For a side-project of mine I’m looking at Kademlia (Wikipedia), which is used in peer-to-peer (P2P) systems. One problem of P2P systems is that nodes come and go randomly. So it’s not easy to retrieve stored data. Where to store data? And then how to find it again? What happens if a node with the data disappears?
A group of algorithms for this problem exists under the name of Distributed Hash Tables (DHT). These algorithms create a shared identity for the data and the nodes of the P2P system. Most of the time a hash function creates the shared identity. The hash function is applied to the data as well as to the node identities. To store a given piece of data, the algorithm chooses the node with the most similar identity.
Different algorithms exist, for example Koord, Chord, Pastry, Tapestry, to achieve the shared identity and to decide where to store the data. Kademlia uses a so-called XOR metric. This metric allows a fast, stable, unique comparison of the data and the node identities. It expresses distance between two nodes. Kademlia uses this to choose which nodes it connects to. In such a way, even if there are many nodes, it is possible to find the closest nodes to a given piece of data.
There exist many implementations for Kademlia, but for my project they were not usable. Some of them are not generic enough and couldn’t use the node identities from my project. Others were very old, or directly linked with the network code. And some projects simply didn’t implement all of Kademlia. So I did what every good programmer does: implement my own.
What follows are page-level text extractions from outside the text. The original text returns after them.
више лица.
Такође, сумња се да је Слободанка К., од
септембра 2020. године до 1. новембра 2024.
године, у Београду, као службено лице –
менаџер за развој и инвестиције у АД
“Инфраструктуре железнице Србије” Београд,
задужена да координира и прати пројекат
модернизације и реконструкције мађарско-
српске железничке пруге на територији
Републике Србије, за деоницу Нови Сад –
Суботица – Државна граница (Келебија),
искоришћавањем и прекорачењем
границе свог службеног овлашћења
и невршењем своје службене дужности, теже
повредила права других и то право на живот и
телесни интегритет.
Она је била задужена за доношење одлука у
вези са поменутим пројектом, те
One confusing part of the paper is the discussion of the XOR metric and the corresponding figures which show the node identities without the XOR metric. Another confusing part is an optimization for some corner cases. Only with the help of the Wikipedia entry did I understand the description.
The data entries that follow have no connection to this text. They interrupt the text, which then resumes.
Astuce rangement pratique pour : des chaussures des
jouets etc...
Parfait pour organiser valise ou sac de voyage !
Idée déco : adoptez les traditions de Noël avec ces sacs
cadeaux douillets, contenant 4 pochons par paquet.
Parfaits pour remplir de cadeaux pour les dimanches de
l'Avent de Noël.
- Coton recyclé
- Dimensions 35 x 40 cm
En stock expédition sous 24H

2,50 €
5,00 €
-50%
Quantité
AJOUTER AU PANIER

So I thought about the problem in terms of the XOR metric, and I think it’s easier, and hopefully correct. The XOR metric calculates the distance of two nodes as the result of XORing their identities together. Then the result is interpreted as a number describing the distance. The algorithm creates a view of the network which concentrates on close nodes and stores fewer far away nodes. One of the main problems is how to create this view of the network.
The node lists
A k-bucket is a list of nodes with k or fewer entries. If a new node arrives but the corresponding bucket is already full, the system puts the node in a waiting list. The Kademlia protocol also describes how to update the node list, and how to find a faraway node. Here I’m just describing how to handle the k-buckets:
- The tree stores k-buckets of nodes for the most distant nodes to the left. Every number of leading zeros gets its own bucket, starting with 0.
- Our node is to the right, as any ID XOR itself equals to 0. Our node is also in a k-bucket, but the closest nodes form a binary tree of k-buckets, for the purpose of keeping as many close nodes as available.
- If the k-bucket with our node inside grows too big, the following happens: the k-bucket is split into two, and the binary tree is reduced to a new k-bucket with one more leading zero.
The original Kademlia protocol describes that if a node wants to find a given piece of data, the node needs to discover itself the closest node to this data. However, this will make many connections. And as my system uses WebRTC, I would like to try a multi-hop routing system, where requests for data travel through the network until they find the requested data.